Daddy is a doofus, a doofus, a doofus
Daddy is a doofus, a doofus because…

It goes on to ennumerate reasons why Daddy is a doofus including “belly like a burger” and “combs his hair with fingers”. I think that it would be fair to say that it’s probably not Mr. Waffle’s favourite poem.

Her: Daddy doesn’t like “Daddy is a doofus”.
Me: No, I don’t think so.
Her: It makes him go like this (sticks out lower lip).
Me: I see.
Her: But I say to him “Daddy, you’re not a doofus, all the other daddies are doofi.”

Childcare

27 March, 2006
Posted in: Twins

The boys are 6 months old today. I go back to work next Monday. I have put in place what are quite possibly the most elaborate childcare arrangements ever. I’m exhausted from planning and I haven’t even started work yet.

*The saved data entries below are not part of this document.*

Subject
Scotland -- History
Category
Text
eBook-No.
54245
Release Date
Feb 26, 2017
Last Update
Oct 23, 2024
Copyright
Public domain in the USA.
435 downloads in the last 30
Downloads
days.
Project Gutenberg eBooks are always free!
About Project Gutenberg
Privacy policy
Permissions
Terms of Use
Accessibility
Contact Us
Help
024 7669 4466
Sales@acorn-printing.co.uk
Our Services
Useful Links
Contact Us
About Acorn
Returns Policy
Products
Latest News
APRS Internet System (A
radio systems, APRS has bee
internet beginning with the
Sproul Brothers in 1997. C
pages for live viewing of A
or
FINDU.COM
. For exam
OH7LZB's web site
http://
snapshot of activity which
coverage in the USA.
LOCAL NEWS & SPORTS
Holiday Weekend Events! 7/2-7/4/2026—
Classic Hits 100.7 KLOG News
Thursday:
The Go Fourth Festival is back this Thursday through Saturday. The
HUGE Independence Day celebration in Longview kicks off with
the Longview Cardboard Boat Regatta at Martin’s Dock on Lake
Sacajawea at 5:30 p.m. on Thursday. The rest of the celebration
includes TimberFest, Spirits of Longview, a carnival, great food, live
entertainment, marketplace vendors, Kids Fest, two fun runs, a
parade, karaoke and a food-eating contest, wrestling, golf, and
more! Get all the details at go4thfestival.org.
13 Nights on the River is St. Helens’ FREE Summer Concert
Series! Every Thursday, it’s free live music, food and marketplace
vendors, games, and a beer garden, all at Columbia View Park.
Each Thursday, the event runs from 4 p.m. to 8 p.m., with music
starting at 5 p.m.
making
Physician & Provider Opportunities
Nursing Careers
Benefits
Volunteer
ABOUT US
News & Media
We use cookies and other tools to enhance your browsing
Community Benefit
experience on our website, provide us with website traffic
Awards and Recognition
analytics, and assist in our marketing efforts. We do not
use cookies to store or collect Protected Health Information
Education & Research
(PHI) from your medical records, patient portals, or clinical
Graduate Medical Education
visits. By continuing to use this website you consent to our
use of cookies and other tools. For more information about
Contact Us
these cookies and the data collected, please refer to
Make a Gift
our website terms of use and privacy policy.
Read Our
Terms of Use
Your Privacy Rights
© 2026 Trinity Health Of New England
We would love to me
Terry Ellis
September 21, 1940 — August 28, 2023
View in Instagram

Mind you, the “adaptation” at the creche has been just fine. They seem to love it. Whereas herself was miserable and clingy (as was I, I suppose) the boys and I are very relaxed about the whole thing. While they spend a couple of hours in the creche adapting, I go off and have a cup of tea and read the paper. I seem to remember that when the Princess was adapting I used to sit teary eyed and hunched over a cooling cup of tea counting the minutes until I could rescue her. It’s funny I go to the same café and I remember it as glum and cheerless and this time it seems fine really and the croissants are excellent. When I go to rescue the boys, they are invariably sunny, unlike herself who was almost always weeping. Do you think that children take their cue from their parents, then? Mind you, Breda O’Brien in the Irish Times, always anxious to make working parents feel happy, has an article this weekend wherein she states that her friend who worked “with children dying of Aids that they had contracted through Caeuscescu’s mad policy of blood tranfusions to ‘strengthen orphans [..] was reduced to tears by one Irish creche.” Thank you, Breda, that makes me feel a lot better.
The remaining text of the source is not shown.